Introduction

This article is a reminder that:

  • No matter how good the hardware you purchase is…
  • No matter how much you build in redundancy…
  • No matter how well you protect against disaster…

There will always be a chance, a scenario, or a point of failure, that can cause you to lose everything on your server. And so to be ready in the event that occurs, you should always make regular backups (and backups of backups, potentially offsite) of any data you consider important, or would be inconvenient to rebuild.

The Setup

So as I’ve posted previously, the homelab setup I run is fairly expensive. I currently have two Dell PowerEdge R630 1U Servers running on VMWare vSphere, as well as a Dell PowerEdge R730XD 2U Server as a NAS running on TrueNAS Core. All of the OS drives are Enterprise grade – either Intel or Dell EMC SSDs. The Dell R630 drives are mirrored in RAID-1 using the internal PERC H730P Mini as the RAID controller.

I had just recently upgraded the RAM in two of the servers to 256GB.

The entire server stack is protected against power surges by an Eaton 5PX1500RTN UPS with an additional battery module.

The Problem

The issue started out as a reported crash on one of the Minecraft servers. I logged in via SSH, and found the server sluggish and unresponsive. I tried running some commands – htop, free, df -h, and nothing worked – the commands just hung. Typically if the OS hard drive fills up, there is some strange activity, but not usually to this extent. I rebooted the server, and it failed to come back up, indicating the OS drive was missing.

I tried logging into the VMware vCenter client but that didn’t work either. I did manage to get into the VMware vSphere ESXi client for the server that these machines were running on. When I checked on the datastores, they were all missing. I rebooted the entire vSphere server and logged into the IDRAC virtual console to see what was going on.

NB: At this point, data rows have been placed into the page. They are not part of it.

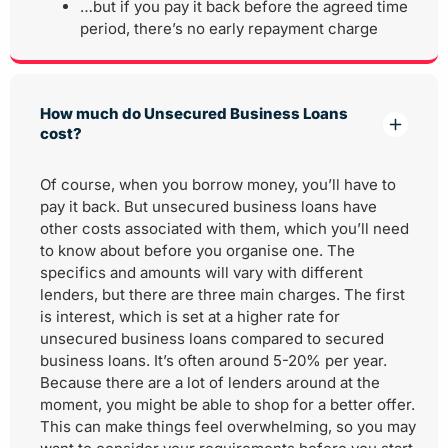
…but if you pay it back before the agreed time
period, there’s no early repayment charge
How much do Unsecured Business Loans
cost?
Of course, when you borrow money, you’ll have to
pay it back. But unsecured business loans have
other costs associated with them, which you’ll need
to know about before you organise one. The
specifics and amounts will vary with different
lenders, but there are three main charges. The first
is interest, which is set at a higher rate for
unsecured business loans compared to secured
business loans. It’s often around 5-20% per year.
Because there are a lot of lenders around at the
moment, you might be able to shop for a better offer.
This can make things feel overwhelming, so you may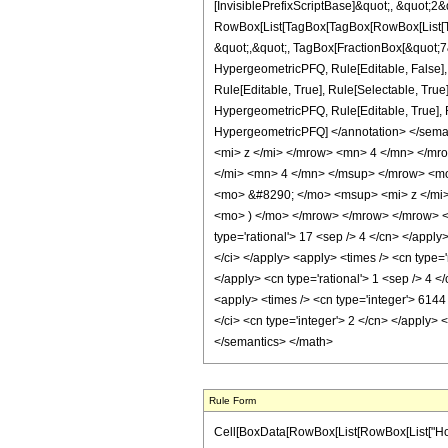
[InvisiblePrefixScriptBase]&quot;, &quot;2&
RowBox[List[TagBox[TagBox[RowBox[List[Tag
&quot;,&quot;, TagBox[FractionBox[&quot;7&q
HypergeometricPFQ, Rule[Editable, False],
Rule[Editable, True], Rule[Selectable, True
HypergeometricPFQ, Rule[Editable, True], Rul
HypergeometricPFQ] </annotation> </sem
<mi> z </mi> </mrow> <mn> 4 </mn> </m
</mi> <mn> 4 </mn> </msup> </mrow> <m
<mo> &#8290; </mo> <msup> <mi> z </mi
<mo> ) </mo> </mrow> </mrow> </mrow> <an
type='rational'> 17 <sep /> 4 </cn> </apply> 
</ci> </apply> <apply> <times /> <cn type='
</apply> <cn type='rational'> 1 <sep /> 4 <
<apply> <times /> <cn type='integer'> 6144
</ci> <cn type='integer'> 2 </cn> </apply> 
</semantics> </math>
Rule Form
Cell[BoxData[RowBox[List[RowBox[List["HoldPa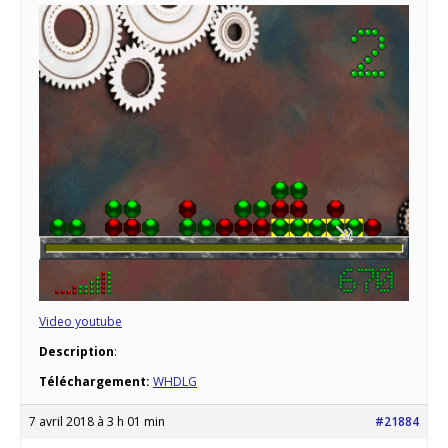
Video youtube
Description
:
Téléchargement:
WHDLG
7 avril 2018 à 3 h 01 min
#21884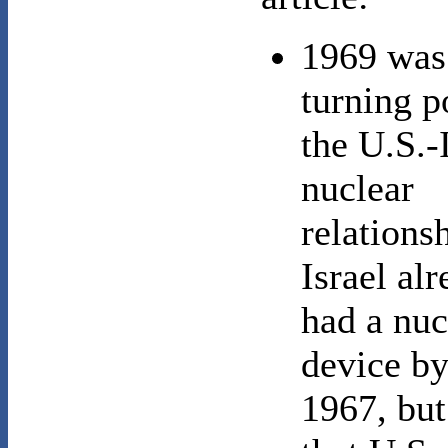
1969 was
turning p
the U.S.-I
nuclear
relations
Israel al
had a nuc
device b
1967, but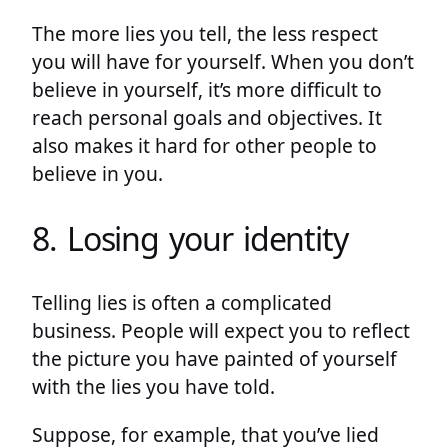
The more lies you tell, the less respect
you will have for yourself. When you don’t
believe in yourself, it’s more difficult to
reach personal goals and objectives. It
also makes it hard for other people to
believe in you.
8. Losing your identity
Telling lies is often a complicated
business. People will expect you to reflect
the picture you have painted of yourself
with the lies you have told.
Suppose, for example, that you’ve lied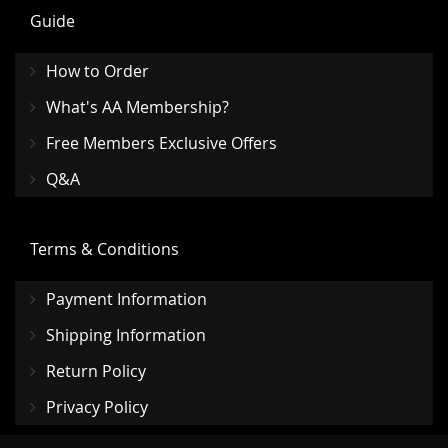
Guide
How to Order
What's AA Membership?
Free Members Exclusive Offers
Q&A
Terms & Conditions
Payment Information
Shipping Information
Return Policy
Privacy Policy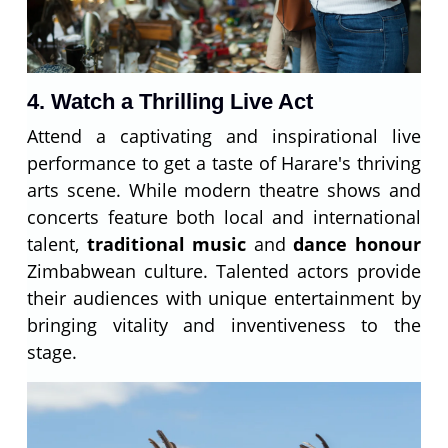
4. Watch a Thrilling Live Act
Attend a captivating and inspirational live
performance to get a taste of Harare's thriving
arts scene. While modern theatre shows and
concerts feature both local and international
talent,
traditional music
and
dance honour
Zimbabwean culture. Talented actors provide
their audiences with unique entertainment by
bringing vitality and inventiveness to the
stage.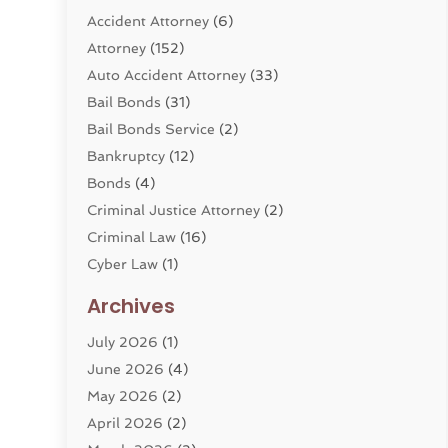
Accident Attorney
(6)
Attorney
(152)
Auto Accident Attorney
(33)
Bail Bonds
(31)
Bail Bonds Service
(2)
Bankruptcy
(12)
Bonds
(4)
Criminal Justice Attorney
(2)
Criminal Law
(16)
Cyber Law
(1)
Divorce Lawyer
(10)
Archives
Divorce Service
(4)
July 2026
(1)
Dui Law Attorneys
(1)
June 2026
(4)
DWI Lawyers
(4)
May 2026
(2)
Employment Law
(5)
April 2026
(2)
Estate Planning Attorney
(3)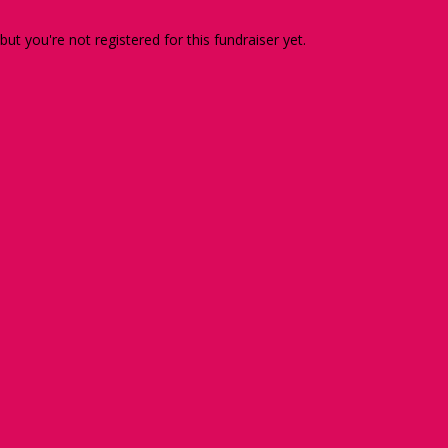
 but you're not registered for this fundraiser yet.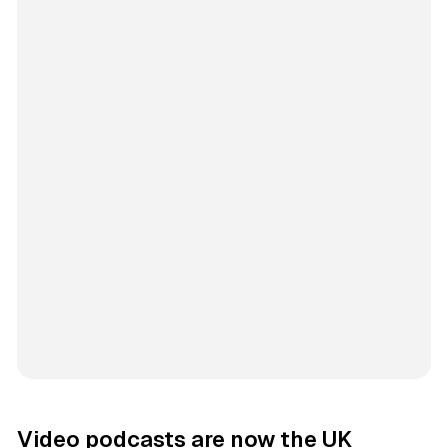
Video podcasts are now the UK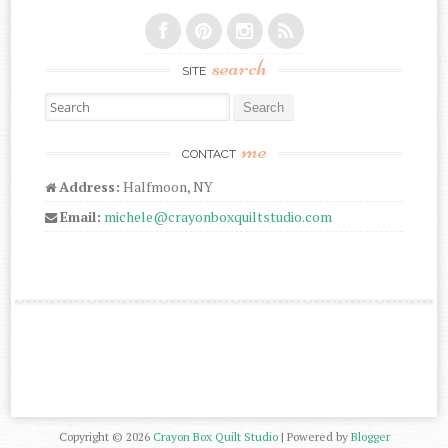
search
SITE
Search for:
me
CONTACT
Address:
Halfmoon, NY
Email:
michele@crayonboxquiltstudio.com
Copyright ©
2026
Crayon Box Quilt Studio
| Powered by
Blogger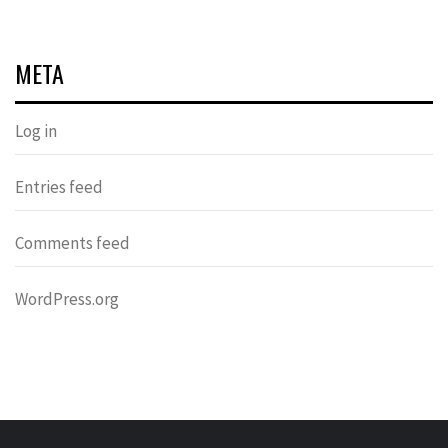
META
Log in
Entries feed
Comments feed
WordPress.org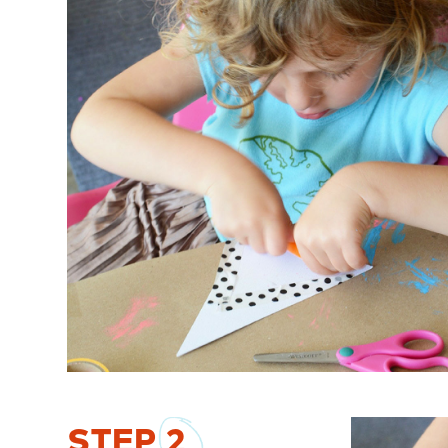
STEP
2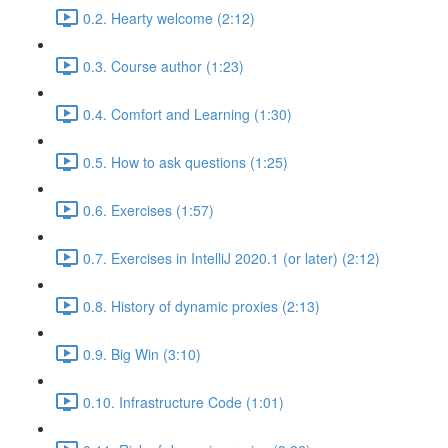
0.2. Hearty welcome (2:12)
0.3. Course author (1:23)
0.4. Comfort and Learning (1:30)
0.5. How to ask questions (1:25)
0.6. Exercises (1:57)
0.7. Exercises in IntelliJ 2020.1 (or later) (2:12)
0.8. History of dynamic proxies (2:13)
0.9. Big Win (3:10)
0.10. Infrastructure Code (1:01)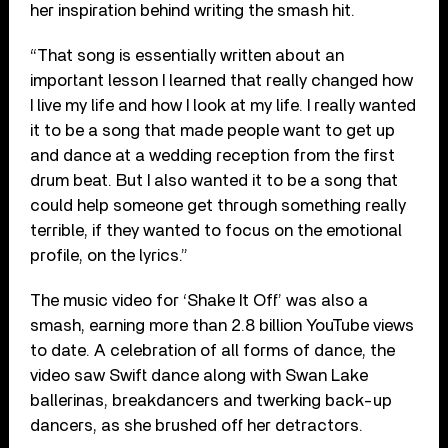
her inspiration behind writing the smash hit.
“That song is essentially written about an
important lesson I learned that really changed how
I live my life and how I look at my life. I really wanted
it to be a song that made people want to get up
and dance at a wedding reception from the first
drum beat. But I also wanted it to be a song that
could help someone get through something really
terrible, if they wanted to focus on the emotional
profile, on the lyrics.”
The music video for ‘Shake It Off’ was also a
smash, earning more than 2.8 billion YouTube views
to date. A celebration of all forms of dance, the
video saw Swift dance along with Swan Lake
ballerinas, breakdancers and twerking back-up
dancers, as she brushed off her detractors.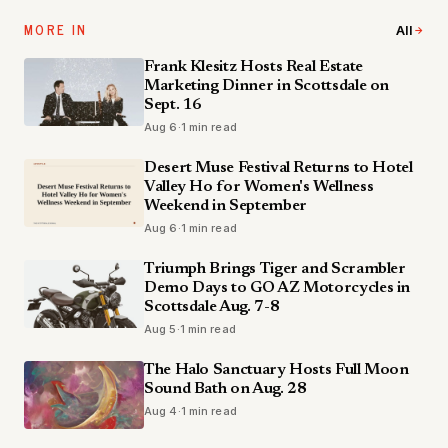
MORE IN
All
Frank Klesitz Hosts Real Estate
Marketing Dinner in Scottsdale on
Sept. 16
Aug 6
·
1 min read
Desert Muse Festival Returns to Hotel
Valley Ho for Women's Wellness
Weekend in September
Aug 6
·
1 min read
Triumph Brings Tiger and Scrambler
Demo Days to GO AZ Motorcycles in
Scottsdale Aug. 7-8
Aug 5
·
1 min read
The Halo Sanctuary Hosts Full Moon
Sound Bath on Aug. 28
Aug 4
·
1 min read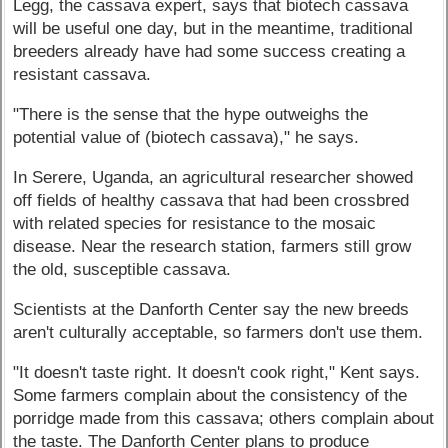
Legg, the cassava expert, says that biotech cassava
will be useful one day, but in the meantime, traditional
breeders already have had some success creating a
resistant cassava.
"There is the sense that the hype outweighs the
potential value of (biotech cassava)," he says.
In Serere, Uganda, an agricultural researcher showed
off fields of healthy cassava that had been crossbred
with related species for resistance to the mosaic
disease. Near the research station, farmers still grow
the old, susceptible cassava.
Scientists at the Danforth Center say the new breeds
aren't culturally acceptable, so farmers don't use them.
"It doesn't taste right. It doesn't cook right," Kent says.
Some farmers complain about the consistency of the
porridge made from this cassava; others complain about
the taste. The Danforth Center plans to produce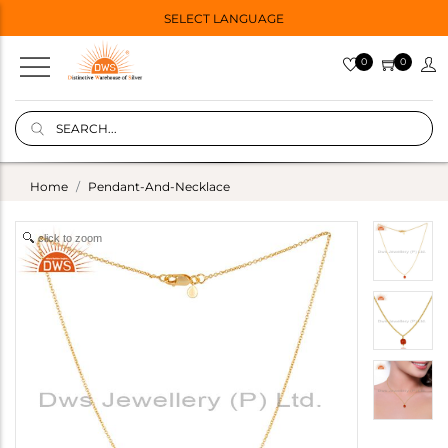
SELECT LANGUAGE
0
0
Home
Pendant-And-Necklace
click to zoom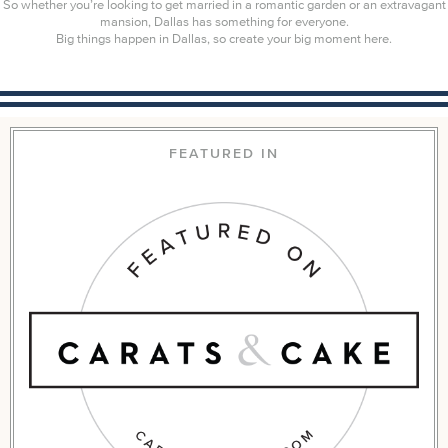
So whether you’re looking to get married in a romantic garden or an extravagant
mansion, Dallas has something for everyone.
Big things happen in Dallas, so create your big moment here.
FEATURED IN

I got the following error:

Multibit ECC errors were detected on the RAID controller. If you continue, data corruption can occur. Contact technical support to resolve this issue. Press 'X' to continue or else power off the system, replace the controller and reboot.

From this post, it makes sense that if Mutlibit ECC errors are detected, the RAID controller will halt processing, and the drives will not be visible.

I ran a full hardware check, and didn’t get any errors, but I couldn’t run full diagnostics on the RAID controller. The full diagnostics only seemed to check the battery status, although it did run a number of test on the server’s RAM, and everything checked out fine.

If I tried to boot, the machine would halt at the PERC screen and I would have to press ‘X’ to continue, however this could introduce some data corruption. I looked to see if there was another option, but I couldn’t find a way to bypass, so I pressed ‘X’ to continue and booted up the ESXi host.

The Damage

Once I was booted into ESXi, I tried booting up some of the virtual machines that were hosted on it.

The vCenter instance failed to boot completely – so something was definitely corrupted. I followed a few articles and tried moving the files to another datastore, but that just seemed to make the problem worse, and I ended up in this state when attempting to boot:

I tried restoring a snapshot, but that failed too, potentially because of the files I had tried moving to another datastore and back.

My FreePBX VOIP instance started up, but the software itself failed to initialize properly. When I went to the web interface, I got an error similar to this:

From looking at the logs, the MySQL/MariaDB database was completely corrupted, which was preventing FreePBX from starting up properly.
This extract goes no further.